In reply to Defendants' papers, Plaintiff contends that Defendants' affirmative defenses lack any substance, in that there is no evidence indicating that any secret negotiations between Alliance Bank and Plaintiff took place relating to the sale of the note and mortgage. In addition, Plaintiff argues that the personal guaranties executed by Curtin and Hardy are continuing and unlimited and that said guaranties do not require that there be a specific assignment of said document when the underlying indebtedness is assigned from one holder to another. Moreover, Plaintiff alleges that Defendants undertook, at their own expense and risk, renovations to the mortgaged premises in the Spring of 2006 in lieu of paying delinquent property taxes and further, that the affirmative defense relating to champerty in that Plaintiff has violated Judiciary Law § 489 is unfounded. Plaintiff contends that it only purchased a package of loans and it is only when a resolution could not be obtained with the respective borrower that it seeks to enforce its rights by foreclosure.

On summary judgment, it is well settled that the moving party "must establish its cause of action or defense sufficiently to warrant the court as a matter of law in directing judgment in its favor (CPLR § 3212[b]), and he must do so by tender of evidentiary proof in admissible form." See, Friends of Animals v. Associated Fur Manufacturers, 46 NY2d 1065 (1979). The burden then shifts to the non-moving parties to lay bare their proof to show that a genuine question of fact exists. See, Oswald v. City of Niagara , 13 AD3d 1155 (4th Dept. 2004). Moreover, the courts in New York have held that summary judgment should be denied where the motion is premature because there has been no reasonable opportunity for discovery. See, Hobbs v. Emprotech Corp. , 12 AD3d 1063 (4th Dept. 2004); Hager v. Denny's, Inc., 281 AD2d 921 (4th Dept. 2001); Groves v. Land's End Hous. Co., 80 NY2d 978 (1992).

In addition, CPLR § 3212(f) states in pertinent part:

"Should it appear from affidavits submitted in opposition to the motion that facts essential to justify opposition may exist but cannot then be stated, the court may deny the motion or may order a continuance to permit affidavits to be obtained or disclosure to be had and may make such order as may be just." CPLR 3212(f).

In the case at bar, Defendants served their collective discovery demands, including a demand to take depositions and obtain other documentary evidence, on the Plaintiff on or about April 27, 2006, and May 5, 2006, respectively, to obtain facts and evidence to support their defense of champerty based on Judiciary Law § 489. Defendants contend that Plaintiff's action is void because Plaintiff received the assignment of the Note and Mortgage from Alliance Bank for the sole and improper purpose of foreclosing on them. Plaintiff does not dispute the fact that they formed Pramco IV, LLC, within two days before the alleged assignment.
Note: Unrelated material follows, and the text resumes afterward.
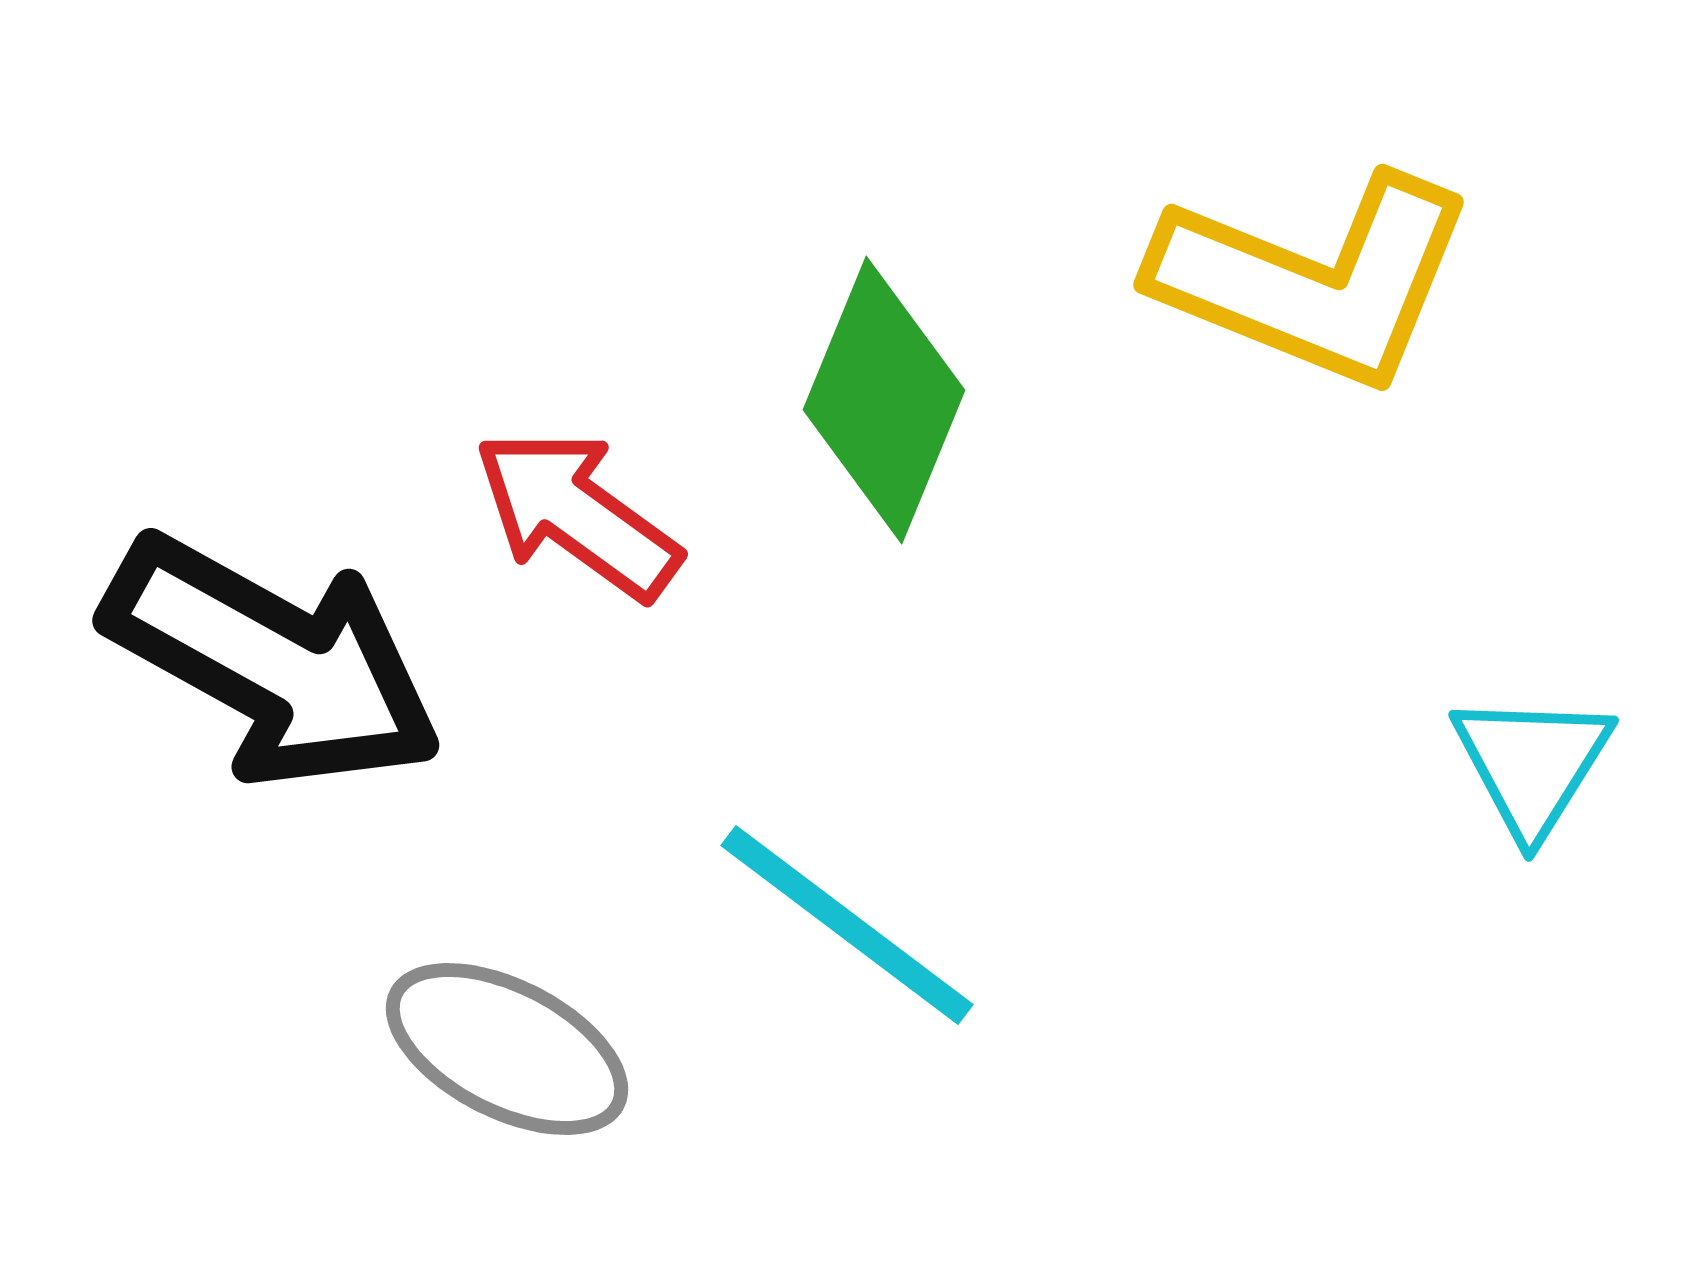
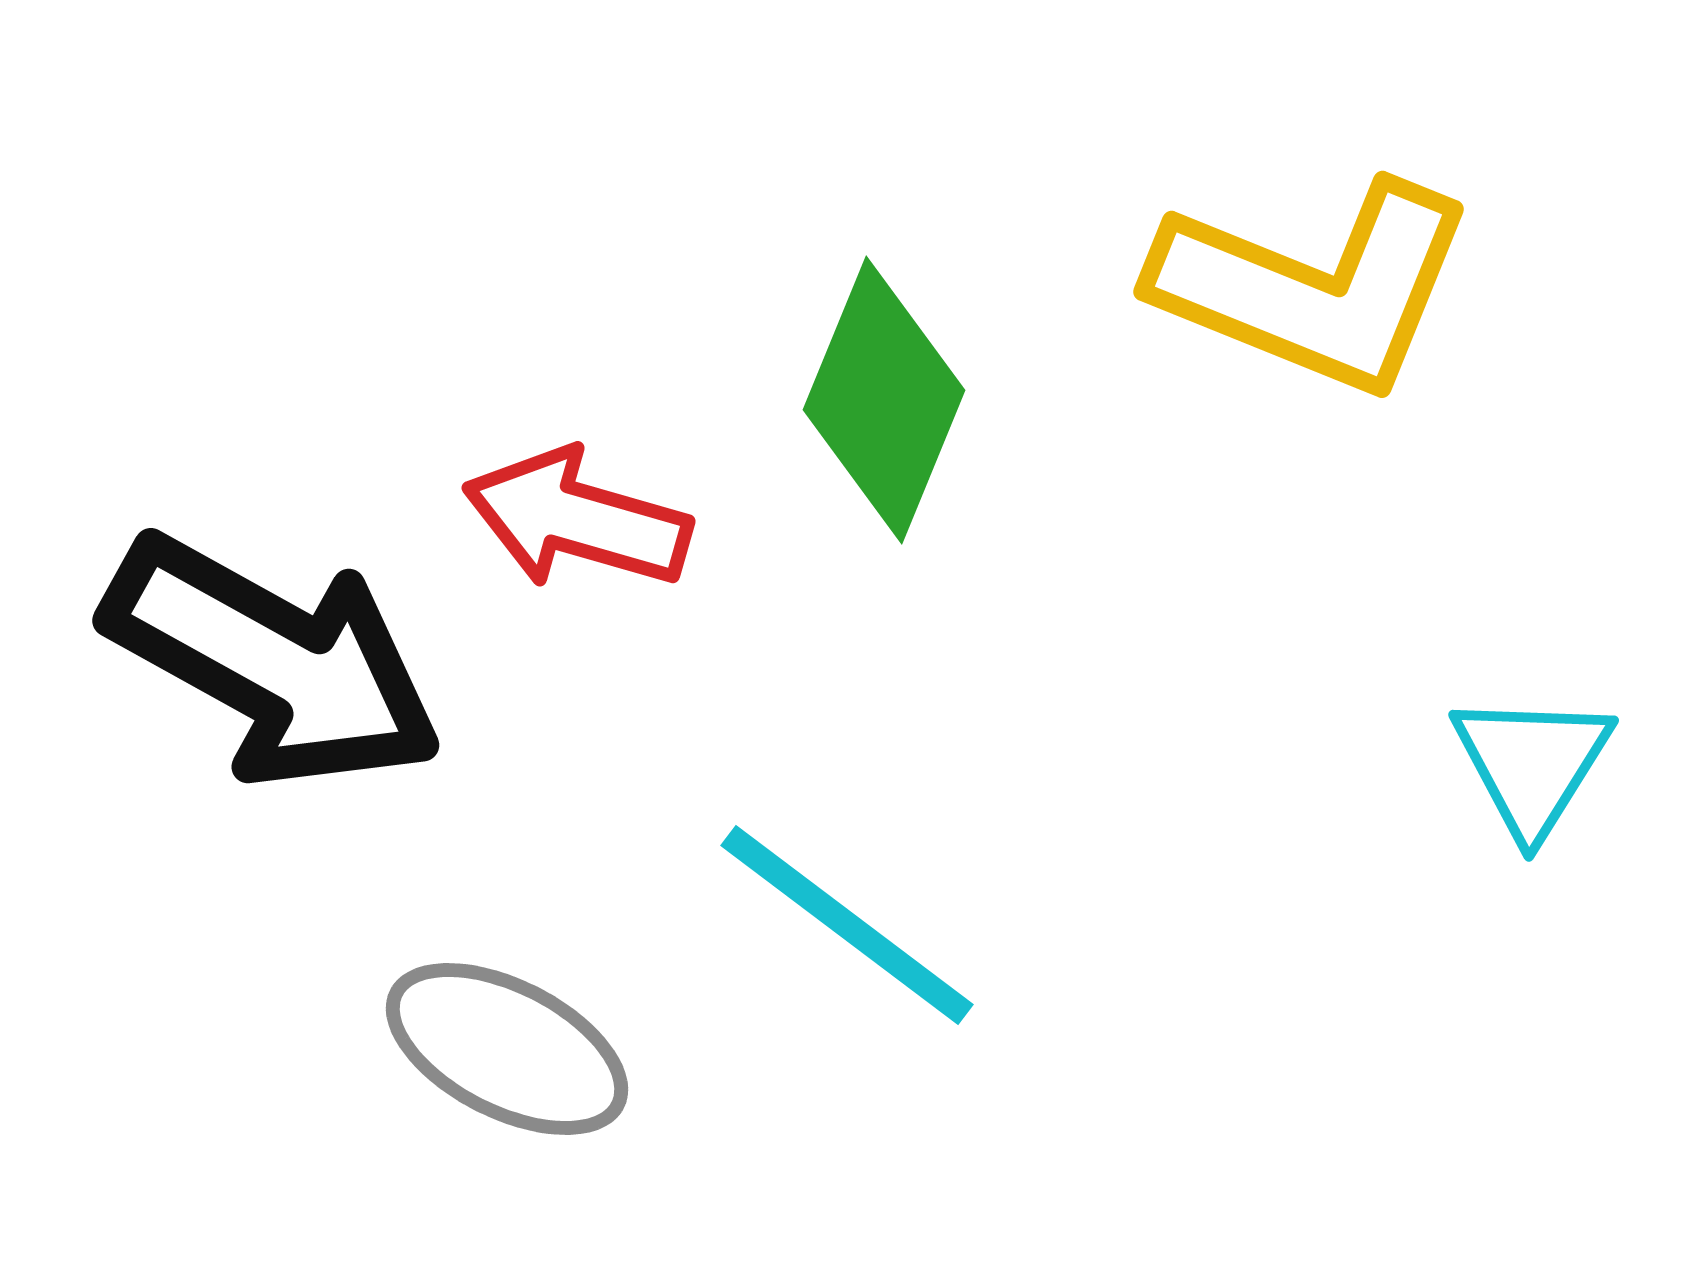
yellow L-shape: moved 7 px down
red arrow: moved 5 px down; rotated 20 degrees counterclockwise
Here, Defendants' demands for financial information and its attempt to obtain facts of the transaction between Alliance Bank and Plaintiff is clearly relevant to Defendants' defense. Titleserv v. Zenobio, 210 AD2d 314 (2d Dept. 1994); see also, Samide v. Roman Catholic Diocese of Brooklyn , 5 AD3d 463 (2d Dept. 2004). Defendants' Affidavits in opposition adequately establish "that facts essential to justify opposition may exist but [could not] then be stated." See, Hobbs v. Emprotech Corp., supra; see also, Rincon v. Finger Lakes Racing Association, 11 AD3d 950 (4th Dept. 2004).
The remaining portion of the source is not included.